It's been a long time but I used to do this procedure frequently. Support the truck by the axles with stands, not too close to the wheels. Remove wheels, brakes, rotors (or drums and backing plates). Remove caps at top and bottom of kingpins (spindle bolts), they usually have grease fittings in them. Disconnect tie rod ends at spindle. Remove nut from steel securing pin that runs horizontal through each kingpin in the center. Tap securing pin out with punch. Now the fun part. All you need do is tap kingpins down and out with a punch and big hammer....easy..OR IF THEY ARE RUSTED....oh boy the fun really begins. Get out your oxy/acet torch and heat the axle (NOT the spindle) on both front and back sides, til it's almost cherry. Then try tapping the kingpins down and out again. If you have an air chiesel with a punch on the end that works best. Be careful with the ends of the spindles, you don't want to ruin the threads that hold the grease caps. When the kingpins come out they will be VERY HOT so be careful. And the spindles will drop, be careful. When spindles cool enough to work with remove old bushings carefully with punch, insert new bushings. When the axle has cooled to the point you can touch it you can insert the new kingpin while holding spindle in position. Then install securing pin, this will only go in when kingpin is aligned properly, watch for the notch so that it is in the right location when installing, then install lockwasher and nut. Install grease caps and lube. Install tie rod, brakes, wheels, raise truck, remove stands, lower truck. and you're good to go.

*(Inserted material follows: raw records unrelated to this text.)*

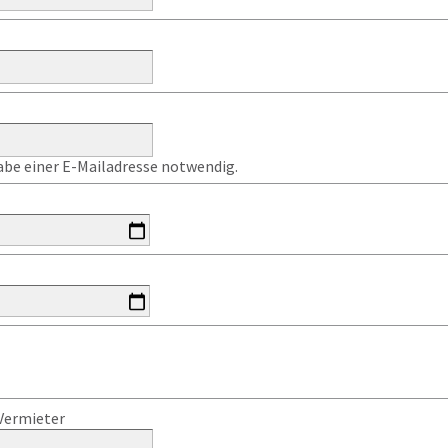
gabe einer E-Mailadresse notwendig.
Vermieter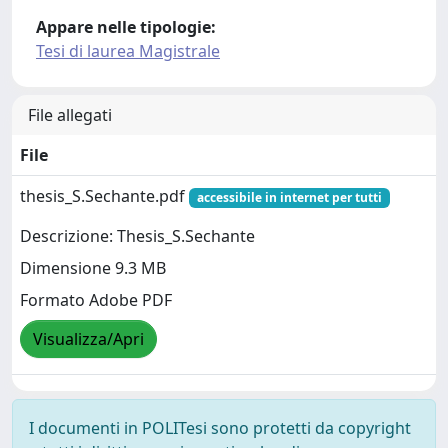
Appare nelle tipologie:
Tesi di laurea Magistrale
File allegati
File
thesis_S.Sechante.pdf
accessibile in internet per tutti
Descrizione: Thesis_S.Sechante
Dimensione 9.3 MB
Formato Adobe PDF
Visualizza/Apri
I documenti in POLITesi sono protetti da copyright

Many times it is easier to R&R the axles and take them to a shop that has a press. The new metal bushings must be reamed to size for the kingpins. There are some plastic bushings that don't require reaming but from what I have heard they don't last as long. Heating your front end parts can be a problem if you remove the heat treatment from the parts.

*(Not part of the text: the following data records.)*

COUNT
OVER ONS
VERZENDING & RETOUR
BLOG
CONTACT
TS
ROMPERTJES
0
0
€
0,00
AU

I dont know about the light duty, but in heavy trucks, all manufacturers are supposidly using the nylon bushings. I talked to a few mechanics before i bought my set and they are tougher and easier to install. I bought mine but havent installed them yet.
Many times it is easier to R&R the axles and take them to a shop that has a press. .
As long as the bolt holding the inner part of the axle to the frame is not rusted fast.
"Thenew metal bushings must be reamed to size for the kingpins"
He's right. I forgot the metal bushings need to have the spindle honed before the bushings are installed.
"Heatingyour front end parts can be a problem if you remove the heat treatment from the parts"
As to heating the axles....if that is necessary, you should use a large 50 or even 100 tip, the faster the axle is heated the better, because there is less time for the heat to transfer to the pins, you don't what them expanding with the axle..... and ....the axles are not high strength steel....not a problem heating....except if you melt them!
The old bushing is punched out. The spindle is cleaned up and the new metal bushing is inserted; then the internal surface of the bushing is honed to produce a snug fit to the kingpin. This is what I had to do for a 1948 front end and spindles on a 1931 Ford Coupe, a hotrod.
When I had mine done at a shop they used the brass bushing but they did not do it right and one side only lasted a year.So I put the nylon in that side and its been 3 years now and seemed to be still holding up.